┌─ AVAILABLE RECORDS

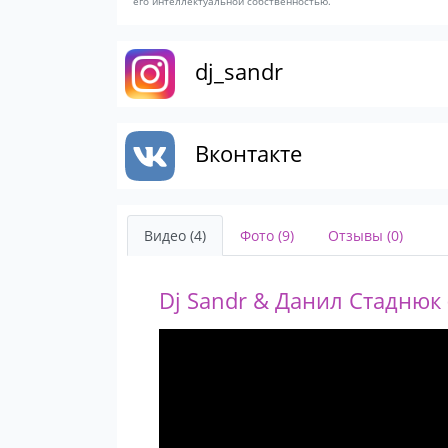
его интеллектуальной собственностью.
dj_sandr
Вконтакте
Видео (4)
Фото (9)
Отзывы (0)
Dj Sandr & Данил Стаднюк (б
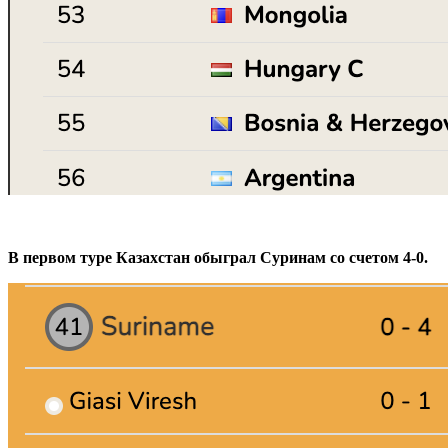
В первом туре Казахстан обыграл Суринам со счетом 4-0.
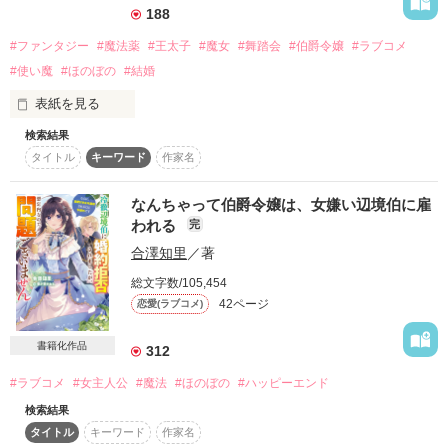
ろん、世間にばれないようになら、なんでも好きにしてもらっ
　脳筋ヒロインが斜め上に突っ走るラブコメファンタジーで
188
て構わない」

す。

#ファンタジー
#魔法薬
#王太子
#魔女
#舞踏会
#伯爵令嬢
#ラブコメ
偏屈との噂で、誰も姿を見たことがないと言われるノーベリー
#使い魔
#ほのぼの
#結婚
伯爵、三十七歳。

　素敵なレビューありがとうございます！

驚くような好条件（？）でドロシアへの縁談を持ち掛けてき
表紙を見る
　micoro様／lisayam様

た。

　くまく様／ねーさん様

検索結果
【書籍化に伴い、7月10日より部分公開となります。ご了承く
　永遠様／ひまわり様

タイトル
キーワード
作家名
ださい】

　usamo様

猫屋敷で繰り広げられる、

秘密の多い伯爵様との歳の差婚の行方は……？

原題：『王太子様に、恋という名のお薬を』

なんちゃって伯爵令嬢は、女嫌い辺境伯に雇
われる
完
　エブリスタさま

2017/05/15　更新開始

合澤知里
／著
　小説家になろうさまでも公開しています

2017/07/20　完結

ギールランドの国王には悩みの種がある。

総文字数/105,454
それは息子がなかなか結婚相手を決めてくれないことだ。

42ページ
恋愛(ラブコメ)
その気にさせるために舞踏会を数多く催すも、一向に進展はな
書籍化作品
い。

312
作品を読む
それどころか、頻繁な舞踏会に使用人たちはぐったりだ。

#ラブコメ
#女主人公
#魔法
#ほのぼの
#ハッピーエンド
検索結果
作品を読む
「あいにくですが父上。俺にはどの家の娘も同じに見えます」

タイトル
キーワード
作家名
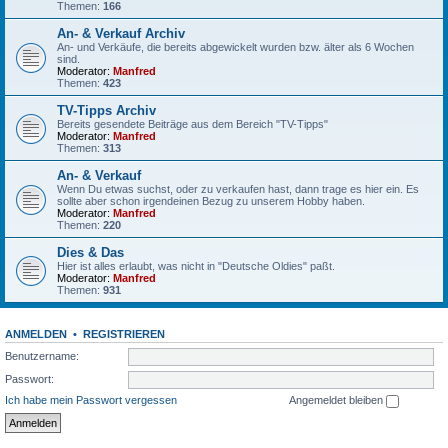
Themen:
166
An- & Verkauf Archiv
An- und Verkäufe, die bereits abgewickelt wurden bzw. älter als 6 Wochen
sind.
Moderator:
Manfred
Themen:
423
TV-Tipps Archiv
Bereits gesendete Beiträge aus dem Bereich "TV-Tipps"
Moderator:
Manfred
Themen:
313
An- & Verkauf
Wenn Du etwas suchst, oder zu verkaufen hast, dann trage es hier ein. Es
sollte aber schon irgendeinen Bezug zu unserem Hobby haben.
Moderator:
Manfred
Themen:
220
Dies & Das
Hier ist alles erlaubt, was nicht in "Deutsche Oldies" paßt.
Moderator:
Manfred
Themen:
931
ANMELDEN
•
REGISTRIEREN
Benutzername:
Passwort:
Ich habe mein Passwort vergessen
Angemeldet bleiben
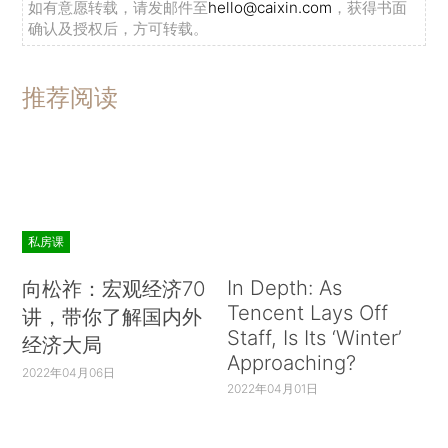
如有意愿转载，请发邮件至
hello@caixin.com
，获得书面
确认及授权后，方可转载。
推荐阅读
私房课
In Depth: As
向松祚：宏观经济70
Tencent Lays Off
讲，带你了解国内外
Staff, Is Its ‘Winter’
经济大局
Approaching?
2022年04月06日
2022年04月01日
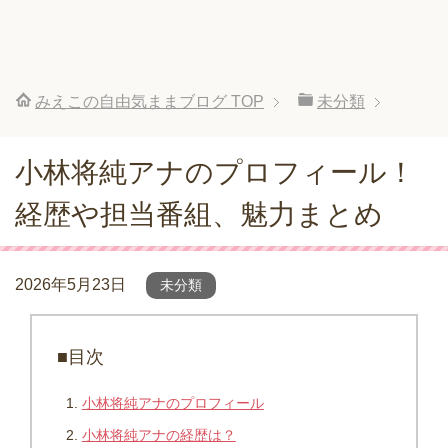
みえこの自由気ままブログ
TOP
未分類
小林将純アナのプロフィール！
経歴や担当番組、魅力まとめ
2026年5月23日
未分類
■目次
小林将純アナのプロフィール
小林将純アナの経歴は？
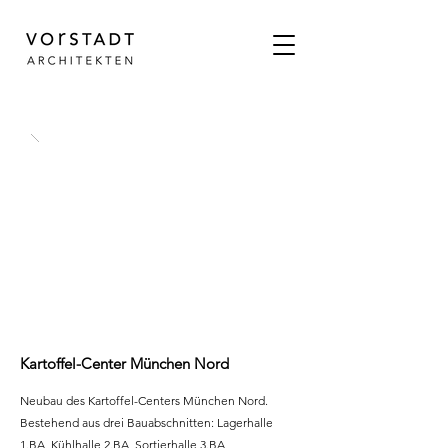
Kartoffel-Center München Nord
Neubau des Kartoffel-Centers München Nord.
Bestehend aus drei Bauabschnitten: Lagerhalle
1.BA, Kühlhalle 2.BA, Sortierhalle 3.BA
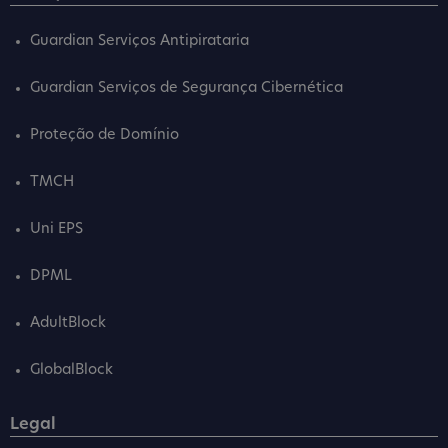
Guardian Serviços Antipirataria
Guardian Serviços de Segurança Cibernética
Proteção de Domínio
TMCH
Uni EPS
DPML
AdultBlock
GlobalBlock
Legal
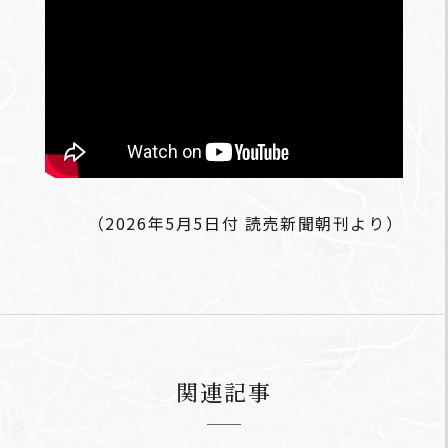
（2026年5月5日付 読売新聞朝刊より）
関連記事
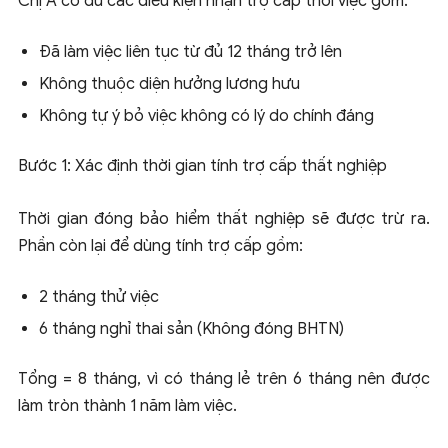
Chị A có đủ các điều kiện nhận trợ cấp thôi việc gồm:
Đã làm việc liên tục từ đủ 12 tháng trở lên
Không thuộc diện hưởng lương hưu
Không tự ý bỏ việc không có lý do chính đáng
Bước 1: Xác định thời gian tính trợ cấp thất nghiệp
Thời gian đóng bảo hiểm thất nghiệp sẽ được trừ ra.
Phần còn lại để dùng tính trợ cấp gồm:
2 tháng thử việc
6 tháng nghỉ thai sản (Không đóng BHTN)
Tổng = 8 tháng, vì có tháng lẻ trên 6 tháng nên được
làm tròn thành 1 năm làm việc.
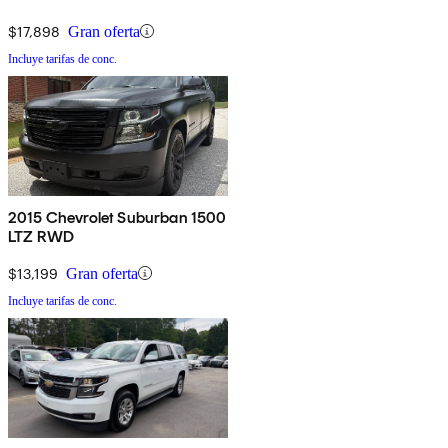
$17,898
Gran oferta
Incluye tarifas de conc.
2015 Chevrolet Suburban 1500
LTZ RWD
$13,199
Gran oferta
Incluye tarifas de conc.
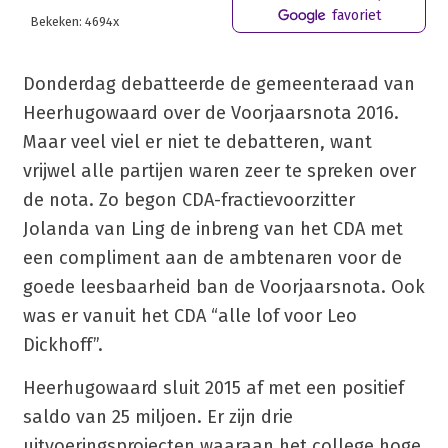
favoriet
Bekeken: 4694x
Donderdag debatteerde de gemeenteraad van
Heerhugowaard over de Voorjaarsnota 2016.
Maar veel viel er niet te debatteren, want
vrijwel alle partijen waren zeer te spreken over
de nota. Zo begon CDA-fractievoorzitter
Jolanda van Ling de inbreng van het CDA met
een compliment aan de ambtenaren voor de
goede leesbaarheid ban de Voorjaarsnota. Ook
was er vanuit het CDA “alle lof voor Leo
Dickhoff”.
Heerhugowaard sluit 2015 af met een positief
saldo van 25 miljoen. Er zijn drie
uitvoeringsprojecten waaraan het college hoge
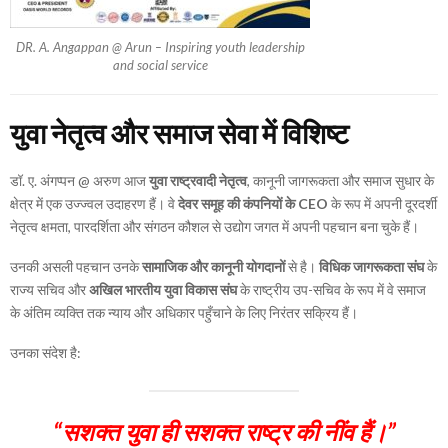
DR. A. Angappan @ Arun – Inspiring youth leadership
and social service
युवा नेतृत्व और समाज सेवा में विशिष्ट
डॉ. ए. अंगप्पन @ अरुण आज
युवा राष्ट्रवादी नेतृत्व
, कानूनी जागरूकता और समाज सुधार के
क्षेत्र में एक उज्ज्वल उदाहरण हैं। वे
देवर समूह की कंपनियों के CEO
के रूप में अपनी दूरदर्शी
नेतृत्व क्षमता, पारदर्शिता और संगठन कौशल से उद्योग जगत में अपनी पहचान बना चुके हैं।
उनकी असली पहचान उनके
सामाजिक और कानूनी योगदानों
से है।
विधिक जागरूकता संघ
के
राज्य सचिव और
अखिल भारतीय युवा विकास संघ
के राष्ट्रीय उप-सचिव के रूप में वे समाज
के अंतिम व्यक्ति तक न्याय और अधिकार पहुँचाने के लिए निरंतर सक्रिय हैं।
उनका संदेश है:
“सशक्त युवा ही सशक्त राष्ट्र की नींव हैं।”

└─

:: WHAT IS REQUIRED ::
Would you set down the material exactly as it stands, without the pictures?

:: FINAL ANSWER ::
его интеллектуальной собственностью.
dj_sandr
Вконтакте
Видео (4)
Фото (9)
Отзывы (0)
Dj Sandr & Данил Стаднюк (б
В первом туре Казахстан обыграл Суринам со счетом 4-0.
ろん、世間にばれないようになら、なんでも好きにしてもらっ
　脳筋ヒロインが斜め上に突っ走るラブコメファンタジーで
188
て構わない」

す。

#ファンタジー
#魔法薬
#王太子
#魔女
#舞踏会
#伯爵令嬢
#ラブコメ
偏屈との噂で、誰も姿を見たことがないと言われるノーベリー
#使い魔
#ほのぼの
#結婚
伯爵、三十七歳。

　素敵なレビューありがとうございます！

驚くような好条件（？）でドロシアへの縁談を持ち掛けてき
表紙を見る
　micoro様／lisayam様

た。

　くまく様／ねーさん様

検索結果
【書籍化に伴い、7月10日より部分公開となります。ご了承く
　永遠様／ひまわり様

タイトル
キーワード
作家名
ださい】

　usamo様

猫屋敷で繰り広げられる、

秘密の多い伯爵様との歳の差婚の行方は……？

原題：『王太子様に、恋という名のお薬を』

なんちゃって伯爵令嬢は、女嫌い辺境伯に雇
われる
完
　エブリスタさま

2017/05/15　更新開始

合澤知里
／著
　小説家になろうさまでも公開しています

2017/07/20　完結

ギールランドの国王には悩みの種がある。

総文字数/105,454
それは息子がなかなか結婚相手を決めてくれないことだ。

42ページ
恋愛(ラブコメ)
その気にさせるために舞踏会を数多く催すも、一向に進展はな
書籍化作品
い。

312
作品を読む
それどころか、頻繁な舞踏会に使用人たちはぐったりだ。

#ラブコメ
#女主人公
#魔法
#ほのぼの
#ハッピーエンド
検索結果
作品を読む
「あいにくですが父上。俺にはどの家の娘も同じに見えます」

タイトル
キーワード
作家名
Themen:
166
An- & Verkauf Archiv
An- und Verkäufe, die bereits abgewickelt wurden bzw. älter als 6 Wochen
sind.
Moderator:
Manfred
Themen:
423
TV-Tipps Archiv
Bereits gesendete Beiträge aus dem Bereich "TV-Tipps"
Moderator:
Manfred
Themen:
313
An- & Verkauf
Wenn Du etwas suchst, oder zu verkaufen hast, dann trage es hier ein. Es
sollte aber schon irgendeinen Bezug zu unserem Hobby haben.
Moderator:
Manfred
Themen:
220
Dies & Das
Hier ist alles erlaubt, was nicht in "Deutsche Oldies" paßt.
Moderator:
Manfred
Themen:
931
ANMELDEN
•
REGISTRIEREN
Benutzername:
Passwort:
Ich habe mein Passwort vergessen
Angemeldet bleiben
如有意愿转载，请发邮件至
hello@caixin.com
，获得书面
确认及授权后，方可转载。
推荐阅读
私房课
In Depth: As
向松祚：宏观经济70
Tencent Lays Off
讲，带你了解国内外
Staff, Is Its ‘Winter’
经济大局
Approaching?
2022年04月06日
2022年04月01日
みえこの自由気ままブログ
TOP
未分類
小林将純アナのプロフィール！
経歴や担当番組、魅力まとめ
2026年5月23日
未分類
■目次
小林将純アナのプロフィール
小林将純アナの経歴は？
Kartoffel-Center München Nord
Neubau des Kartoffel-Centers München Nord.
Bestehend aus drei Bauabschnitten: Lagerhalle
1.BA, Kühlhalle 2.BA, Sortierhalle 3.BA
Guardian Serviços Antipirataria
Guardian Serviços de Segurança Cibernética
Proteção de Domínio
TMCH
Uni EPS
DPML
AdultBlock
GlobalBlock
Legal
（2026年5月5日付 読売新聞朝刊より）
関連記事
Chị A có đủ các điều kiện nhận trợ cấp thôi việc gồm:
Đã làm việc liên tục từ đủ 12 tháng trở lên
Không thuộc diện hưởng lương hưu
Không tự ý bỏ việc không có lý do chính đáng
Bước 1: Xác định thời gian tính trợ cấp thất nghiệp
Thời gian đóng bảo hiểm thất nghiệp sẽ được trừ ra.
Phần còn lại để dùng tính trợ cấp gồm:
2 tháng thử việc
6 tháng nghỉ thai sản (Không đóng BHTN)
Tổng = 8 tháng, vì có tháng lẻ trên 6 tháng nên được
làm tròn thành 1 năm làm việc.
$17,898
Gran oferta
Incluye tarifas de conc.
2015 Chevrolet Suburban 1500
LTZ RWD
$13,199
Gran oferta
Incluye tarifas de conc.
favoriet
Bekeken: 4694x
Donderdag debatteerde de gemeenteraad van
Heerhugowaard over de Voorjaarsnota 2016.
Maar veel viel er niet te debatteren, want
vrijwel alle partijen waren zeer te spreken over
de nota. Zo begon CDA-fractievoorzitter
Jolanda van Ling de inbreng van het CDA met
een compliment aan de ambtenaren voor de
goede leesbaarheid ban de Voorjaarsnota. Ook
was er vanuit het CDA “alle lof voor Leo
Dickhoff”.
Heerhugowaard sluit 2015 af met een positief
saldo van 25 miljoen. Er zijn drie
uitvoeringsprojecten waaraan het college hoge
DR. A. Angappan @ Arun – Inspiring youth leadership
and social service
युवा नेतृत्व और समाज सेवा में विशिष्ट
डॉ. ए. अंगप्पन @ अरुण आज
युवा राष्ट्रवादी नेतृत्व
, कानूनी जागरूकता और समाज सुधार के
क्षेत्र में एक उज्ज्वल उदाहरण हैं। वे
देवर समूह की कंपनियों के CEO
के रूप में अपनी दूरदर्शी
नेतृत्व क्षमता, पारदर्शिता और संगठन कौशल से उद्योग जगत में अपनी पहचान बना चुके हैं।
उनकी असली पहचान उनके
सामाजिक और कानूनी योगदानों
से है।
विधिक जागरूकता संघ
के
राज्य सचिव और
अखिल भारतीय युवा विकास संघ
के राष्ट्रीय उप-सचिव के रूप में वे समाज
के अंतिम व्यक्ति तक न्याय और अधिकार पहुँचाने के लिए निरंतर सक्रिय हैं।
उनका संदेश है:
“सशक्त युवा ही सशक्त राष्ट्र की नींव हैं।”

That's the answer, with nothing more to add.